(ABOUT THIS EXERCISE)
Please copy out the entries exactly, skipping any pictures.

### GIVEN RECORDS

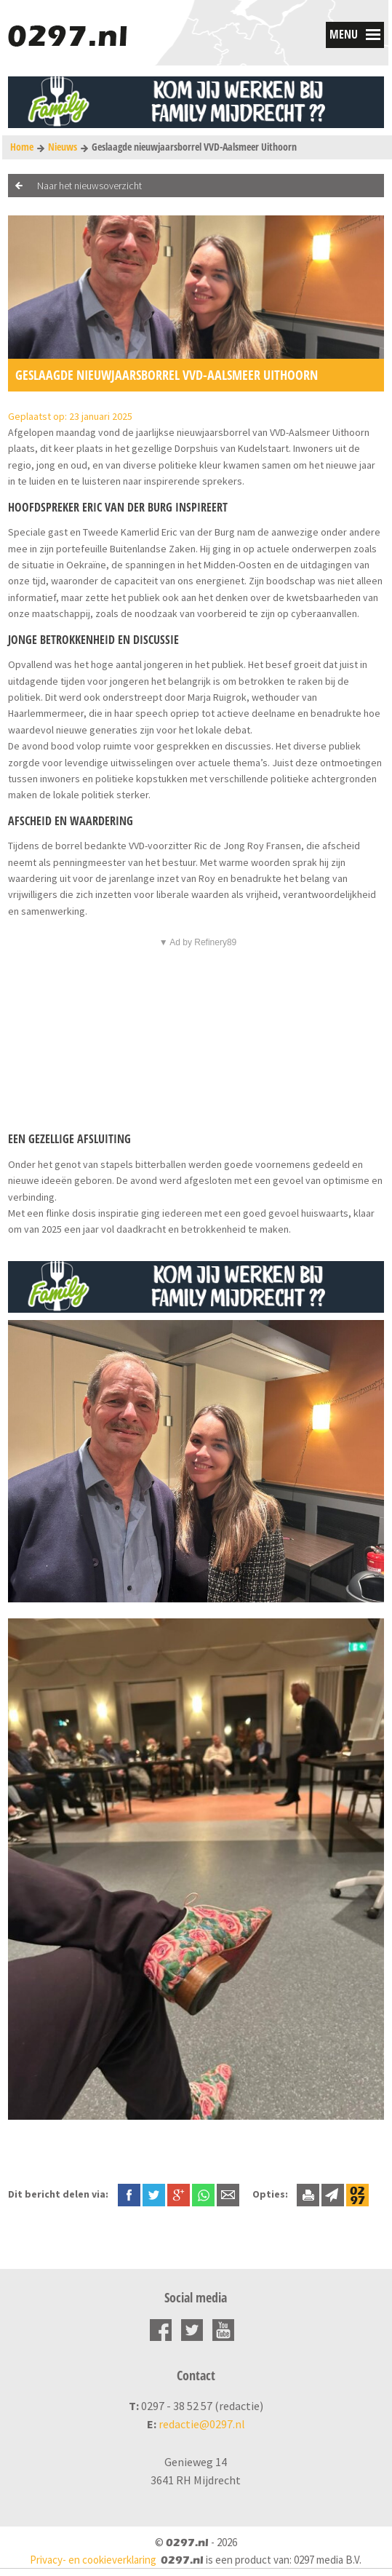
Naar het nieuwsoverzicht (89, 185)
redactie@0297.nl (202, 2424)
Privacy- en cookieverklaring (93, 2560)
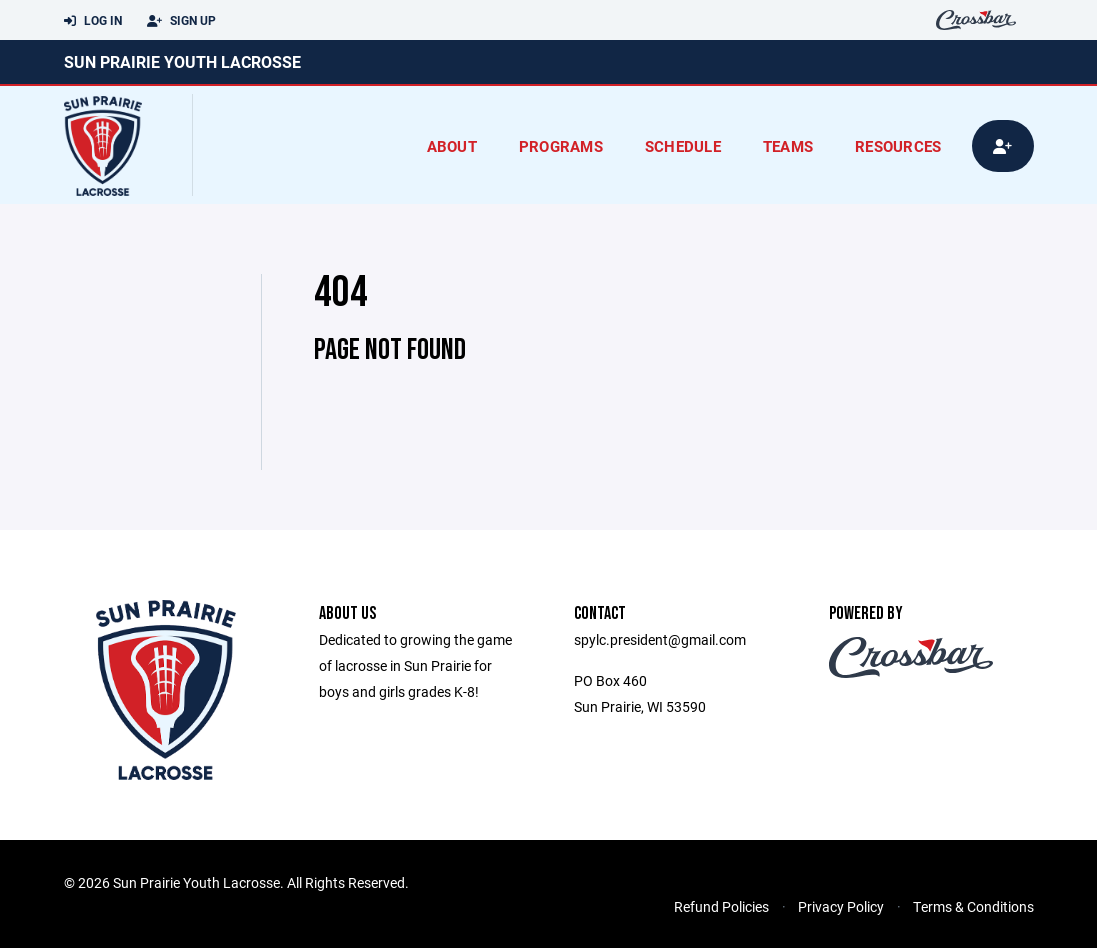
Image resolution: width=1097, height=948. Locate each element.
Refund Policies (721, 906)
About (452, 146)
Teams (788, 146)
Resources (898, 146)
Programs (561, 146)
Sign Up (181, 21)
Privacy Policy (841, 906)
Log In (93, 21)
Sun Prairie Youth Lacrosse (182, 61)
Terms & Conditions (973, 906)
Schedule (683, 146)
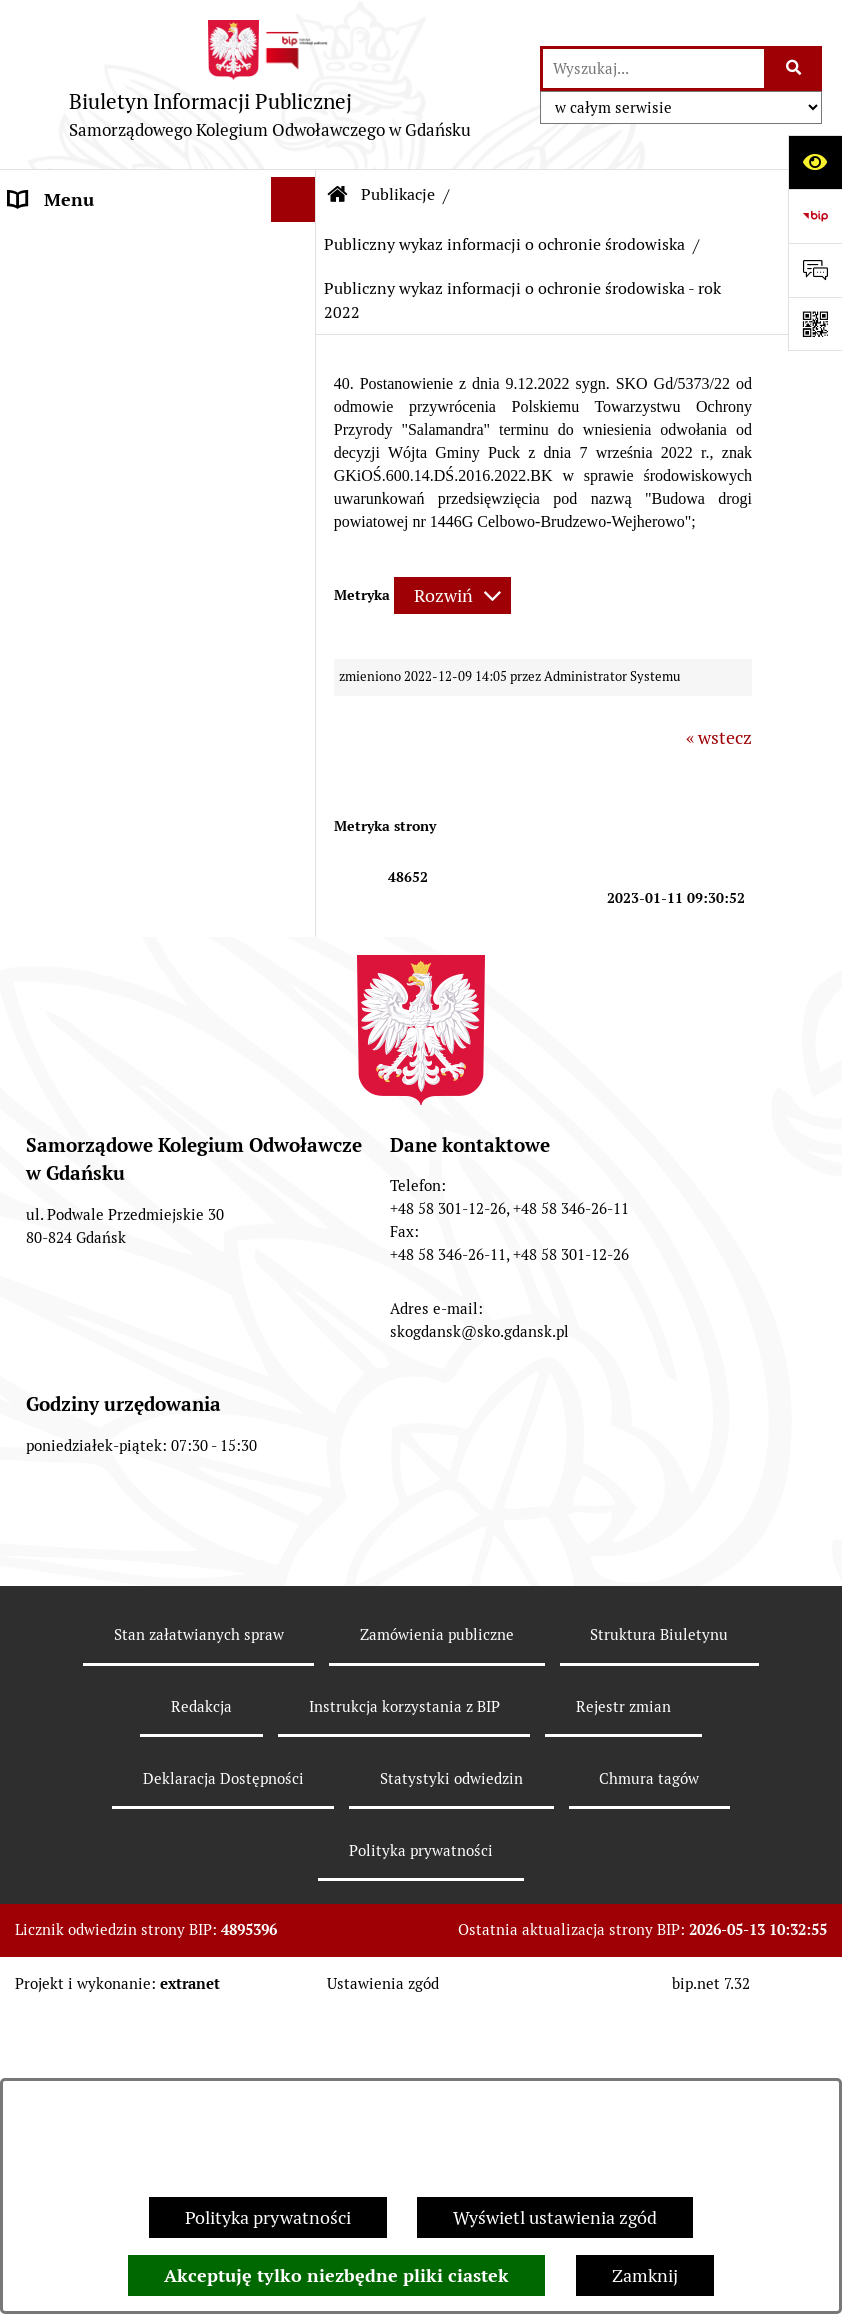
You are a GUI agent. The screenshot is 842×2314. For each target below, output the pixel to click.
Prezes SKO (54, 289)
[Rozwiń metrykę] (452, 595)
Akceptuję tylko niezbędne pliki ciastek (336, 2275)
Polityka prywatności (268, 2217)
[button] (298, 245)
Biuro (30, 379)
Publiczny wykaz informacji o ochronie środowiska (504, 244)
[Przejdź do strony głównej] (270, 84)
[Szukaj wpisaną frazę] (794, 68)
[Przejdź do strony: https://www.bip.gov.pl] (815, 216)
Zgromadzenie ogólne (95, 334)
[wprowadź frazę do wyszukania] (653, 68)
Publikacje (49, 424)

######

(SOLVED PROBLEM)
Naar het nieuwsoverzicht (89, 185)
redactie@0297.nl (202, 2424)
Privacy- en cookieverklaring (93, 2560)
Image resolution: width=1097, height=948. Locate each element.
Refund Policies (721, 906)
About (452, 146)
Teams (788, 146)
Resources (898, 146)
Programs (561, 146)
Sign Up (181, 21)
Privacy Policy (841, 906)
Log In (93, 21)
Sun Prairie Youth Lacrosse (182, 61)
Terms & Conditions (973, 906)
Schedule (683, 146)
You are a GUI agent. The screenshot is 842×2314. For each target below, output the pixel to click.
Prezes SKO (54, 289)
[Rozwiń metrykę] (452, 595)
Akceptuję tylko niezbędne pliki ciastek (336, 2275)
Polityka prywatności (268, 2217)
[button] (298, 245)
Biuro (30, 379)
Publiczny wykaz informacji o ochronie środowiska (504, 244)
[Przejdź do strony głównej] (270, 84)
[Szukaj wpisaną frazę] (794, 68)
[Przejdź do strony: https://www.bip.gov.pl] (815, 216)
Zgromadzenie ogólne (95, 334)
[wprowadź frazę do wyszukania] (653, 68)
Publikacje (49, 424)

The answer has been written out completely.